• Your task:
Please retype all of the following entries exactly.

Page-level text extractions
■ ■ ■

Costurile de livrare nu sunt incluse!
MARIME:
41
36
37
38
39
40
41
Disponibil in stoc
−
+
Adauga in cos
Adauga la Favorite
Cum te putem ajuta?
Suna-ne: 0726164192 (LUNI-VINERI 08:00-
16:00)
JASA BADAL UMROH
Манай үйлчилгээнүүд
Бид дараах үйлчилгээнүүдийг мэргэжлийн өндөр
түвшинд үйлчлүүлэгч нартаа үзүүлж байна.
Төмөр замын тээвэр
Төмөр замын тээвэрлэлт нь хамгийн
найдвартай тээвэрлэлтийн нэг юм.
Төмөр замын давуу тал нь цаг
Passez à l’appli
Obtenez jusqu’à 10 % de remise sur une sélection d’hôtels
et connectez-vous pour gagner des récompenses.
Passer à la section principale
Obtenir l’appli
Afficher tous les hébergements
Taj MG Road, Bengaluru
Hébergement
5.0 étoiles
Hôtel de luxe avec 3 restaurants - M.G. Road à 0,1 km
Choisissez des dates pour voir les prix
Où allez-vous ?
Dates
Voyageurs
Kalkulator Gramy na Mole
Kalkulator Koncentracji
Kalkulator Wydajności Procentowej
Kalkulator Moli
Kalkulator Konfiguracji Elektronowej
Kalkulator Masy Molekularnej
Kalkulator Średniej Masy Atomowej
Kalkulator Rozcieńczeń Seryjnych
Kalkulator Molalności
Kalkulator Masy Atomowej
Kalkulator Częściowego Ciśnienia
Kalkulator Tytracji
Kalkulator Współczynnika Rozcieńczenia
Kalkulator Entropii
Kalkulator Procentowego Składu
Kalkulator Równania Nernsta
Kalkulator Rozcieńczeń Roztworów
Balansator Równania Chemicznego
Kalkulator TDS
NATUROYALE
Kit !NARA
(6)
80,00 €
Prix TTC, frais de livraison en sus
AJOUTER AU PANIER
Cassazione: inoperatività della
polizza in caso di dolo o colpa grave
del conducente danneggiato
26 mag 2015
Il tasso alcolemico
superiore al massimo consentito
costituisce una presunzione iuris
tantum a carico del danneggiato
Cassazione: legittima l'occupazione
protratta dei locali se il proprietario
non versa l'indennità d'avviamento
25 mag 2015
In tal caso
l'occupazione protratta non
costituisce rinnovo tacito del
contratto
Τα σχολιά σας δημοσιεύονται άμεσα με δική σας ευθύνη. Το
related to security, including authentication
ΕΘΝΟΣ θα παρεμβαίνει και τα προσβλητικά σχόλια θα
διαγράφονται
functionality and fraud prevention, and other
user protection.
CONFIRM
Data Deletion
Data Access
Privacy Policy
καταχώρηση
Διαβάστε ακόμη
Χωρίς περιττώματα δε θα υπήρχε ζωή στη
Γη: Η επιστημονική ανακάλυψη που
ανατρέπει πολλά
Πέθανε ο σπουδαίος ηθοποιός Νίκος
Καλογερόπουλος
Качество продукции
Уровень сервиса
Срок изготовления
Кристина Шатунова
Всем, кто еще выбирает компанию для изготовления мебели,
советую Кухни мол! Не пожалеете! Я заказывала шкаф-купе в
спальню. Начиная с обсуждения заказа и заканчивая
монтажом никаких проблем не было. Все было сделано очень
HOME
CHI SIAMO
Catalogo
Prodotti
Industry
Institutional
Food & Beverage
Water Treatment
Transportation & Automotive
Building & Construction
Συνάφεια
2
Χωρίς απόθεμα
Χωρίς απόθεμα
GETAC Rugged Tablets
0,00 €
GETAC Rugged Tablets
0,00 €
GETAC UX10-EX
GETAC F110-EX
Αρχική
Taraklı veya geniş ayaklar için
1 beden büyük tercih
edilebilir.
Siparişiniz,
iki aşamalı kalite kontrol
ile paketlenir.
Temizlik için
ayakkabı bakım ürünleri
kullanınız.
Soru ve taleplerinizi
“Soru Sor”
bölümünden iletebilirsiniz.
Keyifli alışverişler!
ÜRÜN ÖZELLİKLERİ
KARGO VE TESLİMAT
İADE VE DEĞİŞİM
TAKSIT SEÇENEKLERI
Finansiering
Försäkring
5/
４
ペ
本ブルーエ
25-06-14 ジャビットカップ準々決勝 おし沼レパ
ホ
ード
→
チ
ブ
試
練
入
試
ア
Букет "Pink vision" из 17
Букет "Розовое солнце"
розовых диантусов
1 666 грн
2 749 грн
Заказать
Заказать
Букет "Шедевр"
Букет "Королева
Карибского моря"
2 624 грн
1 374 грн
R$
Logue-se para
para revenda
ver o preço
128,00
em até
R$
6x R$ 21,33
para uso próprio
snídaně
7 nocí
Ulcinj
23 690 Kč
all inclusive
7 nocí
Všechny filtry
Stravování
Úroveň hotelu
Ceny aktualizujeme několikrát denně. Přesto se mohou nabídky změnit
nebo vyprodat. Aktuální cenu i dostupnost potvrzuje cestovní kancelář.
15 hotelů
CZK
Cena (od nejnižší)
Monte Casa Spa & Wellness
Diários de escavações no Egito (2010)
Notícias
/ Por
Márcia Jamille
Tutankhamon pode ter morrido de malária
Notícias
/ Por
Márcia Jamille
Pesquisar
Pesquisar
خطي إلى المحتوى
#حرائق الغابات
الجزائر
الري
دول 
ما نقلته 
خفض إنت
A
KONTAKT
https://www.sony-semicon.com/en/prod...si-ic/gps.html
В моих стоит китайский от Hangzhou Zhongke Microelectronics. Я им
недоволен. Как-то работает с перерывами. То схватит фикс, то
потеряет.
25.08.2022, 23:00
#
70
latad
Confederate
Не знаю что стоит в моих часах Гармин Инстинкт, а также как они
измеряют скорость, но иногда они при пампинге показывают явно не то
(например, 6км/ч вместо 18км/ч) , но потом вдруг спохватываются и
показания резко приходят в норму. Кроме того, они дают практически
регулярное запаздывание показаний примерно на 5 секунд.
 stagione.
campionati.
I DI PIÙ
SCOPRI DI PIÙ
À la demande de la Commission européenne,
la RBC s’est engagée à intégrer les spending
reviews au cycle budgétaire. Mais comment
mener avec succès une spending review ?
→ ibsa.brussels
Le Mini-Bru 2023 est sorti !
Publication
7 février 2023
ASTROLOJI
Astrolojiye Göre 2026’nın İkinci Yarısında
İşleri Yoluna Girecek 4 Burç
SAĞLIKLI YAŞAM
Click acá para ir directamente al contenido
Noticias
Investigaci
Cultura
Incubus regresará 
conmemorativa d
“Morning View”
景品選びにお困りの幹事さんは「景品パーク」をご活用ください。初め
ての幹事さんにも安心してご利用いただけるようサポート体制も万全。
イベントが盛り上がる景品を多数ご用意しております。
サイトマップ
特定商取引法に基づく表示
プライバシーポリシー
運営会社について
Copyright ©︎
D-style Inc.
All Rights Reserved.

■ ■ ■

• Completed task:
Costurile de livrare nu sunt incluse!
MARIME:
41
36
37
38
39
40
41
Disponibil in stoc
−
+
Adauga in cos
Adauga la Favorite
Cum te putem ajuta?
Suna-ne: 0726164192 (LUNI-VINERI 08:00-
16:00)
JASA BADAL UMROH
Манай үйлчилгээнүүд
Бид дараах үйлчилгээнүүдийг мэргэжлийн өндөр
түвшинд үйлчлүүлэгч нартаа үзүүлж байна.
Төмөр замын тээвэр
Төмөр замын тээвэрлэлт нь хамгийн
найдвартай тээвэрлэлтийн нэг юм.
Төмөр замын давуу тал нь цаг
Passez à l’appli
Obtenez jusqu’à 10 % de remise sur une sélection d’hôtels
et connectez-vous pour gagner des récompenses.
Passer à la section principale
Obtenir l’appli
Afficher tous les hébergements
Taj MG Road, Bengaluru
Hébergement
5.0 étoiles
Hôtel de luxe avec 3 restaurants - M.G. Road à 0,1 km
Choisissez des dates pour voir les prix
Où allez-vous ?
Dates
Voyageurs
Kalkulator Gramy na Mole
Kalkulator Koncentracji
Kalkulator Wydajności Procentowej
Kalkulator Moli
Kalkulator Konfiguracji Elektronowej
Kalkulator Masy Molekularnej
Kalkulator Średniej Masy Atomowej
Kalkulator Rozcieńczeń Seryjnych
Kalkulator Molalności
Kalkulator Masy Atomowej
Kalkulator Częściowego Ciśnienia
Kalkulator Tytracji
Kalkulator Współczynnika Rozcieńczenia
Kalkulator Entropii
Kalkulator Procentowego Składu
Kalkulator Równania Nernsta
Kalkulator Rozcieńczeń Roztworów
Balansator Równania Chemicznego
Kalkulator TDS
NATUROYALE
Kit !NARA
(6)
80,00 €
Prix TTC, frais de livraison en sus
AJOUTER AU PANIER
Cassazione: inoperatività della
polizza in caso di dolo o colpa grave
del conducente danneggiato
26 mag 2015
Il tasso alcolemico
superiore al massimo consentito
costituisce una presunzione iuris
tantum a carico del danneggiato
Cassazione: legittima l'occupazione
protratta dei locali se il proprietario
non versa l'indennità d'avviamento
25 mag 2015
In tal caso
l'occupazione protratta non
costituisce rinnovo tacito del
contratto
Τα σχολιά σας δημοσιεύονται άμεσα με δική σας ευθύνη. Το
related to security, including authentication
ΕΘΝΟΣ θα παρεμβαίνει και τα προσβλητικά σχόλια θα
διαγράφονται
functionality and fraud prevention, and other
user protection.
CONFIRM
Data Deletion
Data Access
Privacy Policy
καταχώρηση
Διαβάστε ακόμη
Χωρίς περιττώματα δε θα υπήρχε ζωή στη
Γη: Η επιστημονική ανακάλυψη που
ανατρέπει πολλά
Πέθανε ο σπουδαίος ηθοποιός Νίκος
Καλογερόπουλος
Качество продукции
Уровень сервиса
Срок изготовления
Кристина Шатунова
Всем, кто еще выбирает компанию для изготовления мебели,
советую Кухни мол! Не пожалеете! Я заказывала шкаф-купе в
спальню. Начиная с обсуждения заказа и заканчивая
монтажом никаких проблем не было. Все было сделано очень
HOME
CHI SIAMO
Catalogo
Prodotti
Industry
Institutional
Food & Beverage
Water Treatment
Transportation & Automotive
Building & Construction
Συνάφεια
2
Χωρίς απόθεμα
Χωρίς απόθεμα
GETAC Rugged Tablets
0,00 €
GETAC Rugged Tablets
0,00 €
GETAC UX10-EX
GETAC F110-EX
Αρχική
Taraklı veya geniş ayaklar için
1 beden büyük tercih
edilebilir.
Siparişiniz,
iki aşamalı kalite kontrol
ile paketlenir.
Temizlik için
ayakkabı bakım ürünleri
kullanınız.
Soru ve taleplerinizi
“Soru Sor”
bölümünden iletebilirsiniz.
Keyifli alışverişler!
ÜRÜN ÖZELLİKLERİ
KARGO VE TESLİMAT
İADE VE DEĞİŞİM
TAKSIT SEÇENEKLERI
Finansiering
Försäkring
5/
４
ペ
本ブルーエ
25-06-14 ジャビットカップ準々決勝 おし沼レパ
ホ
ード
→
チ
ブ
試
練
入
試
ア
Букет "Pink vision" из 17
Букет "Розовое солнце"
розовых диантусов
1 666 грн
2 749 грн
Заказать
Заказать
Букет "Шедевр"
Букет "Королева
Карибского моря"
2 624 грн
1 374 грн
R$
Logue-se para
para revenda
ver o preço
128,00
em até
R$
6x R$ 21,33
para uso próprio
snídaně
7 nocí
Ulcinj
23 690 Kč
all inclusive
7 nocí
Všechny filtry
Stravování
Úroveň hotelu
Ceny aktualizujeme několikrát denně. Přesto se mohou nabídky změnit
nebo vyprodat. Aktuální cenu i dostupnost potvrzuje cestovní kancelář.
15 hotelů
CZK
Cena (od nejnižší)
Monte Casa Spa & Wellness
Diários de escavações no Egito (2010)
Notícias
/ Por
Márcia Jamille
Tutankhamon pode ter morrido de malária
Notícias
/ Por
Márcia Jamille
Pesquisar
Pesquisar
خطي إلى المحتوى
#حرائق الغابات
الجزائر
الري
دول 
ما نقلته 
خفض إنت
A
KONTAKT
https://www.sony-semicon.com/en/prod...si-ic/gps.html
В моих стоит китайский от Hangzhou Zhongke Microelectronics. Я им
недоволен. Как-то работает с перерывами. То схватит фикс, то
потеряет.
25.08.2022, 23:00
#
70
latad
Confederate
Не знаю что стоит в моих часах Гармин Инстинкт, а также как они
измеряют скорость, но иногда они при пампинге показывают явно не то
(например, 6км/ч вместо 18км/ч) , но потом вдруг спохватываются и
показания резко приходят в норму. Кроме того, они дают практически
регулярное запаздывание показаний примерно на 5 секунд.
 stagione.
campionati.
I DI PIÙ
SCOPRI DI PIÙ
À la demande de la Commission européenne,
la RBC s’est engagée à intégrer les spending
reviews au cycle budgétaire. Mais comment
mener avec succès une spending review ?
→ ibsa.brussels
Le Mini-Bru 2023 est sorti !
Publication
7 février 2023
ASTROLOJI
Astrolojiye Göre 2026’nın İkinci Yarısında
İşleri Yoluna Girecek 4 Burç
SAĞLIKLI YAŞAM
Click acá para ir directamente al contenido
Noticias
Investigaci
Cultura
Incubus regresará 
conmemorativa d
“Morning View”
景品選びにお困りの幹事さんは「景品パーク」をご活用ください。初め
ての幹事さんにも安心してご利用いただけるようサポート体制も万全。
イベントが盛り上がる景品を多数ご用意しております。
サイトマップ
特定商取引法に基づく表示
プライバシーポリシー
運営会社について
Copyright ©︎
D-style Inc.
All Rights Reserved.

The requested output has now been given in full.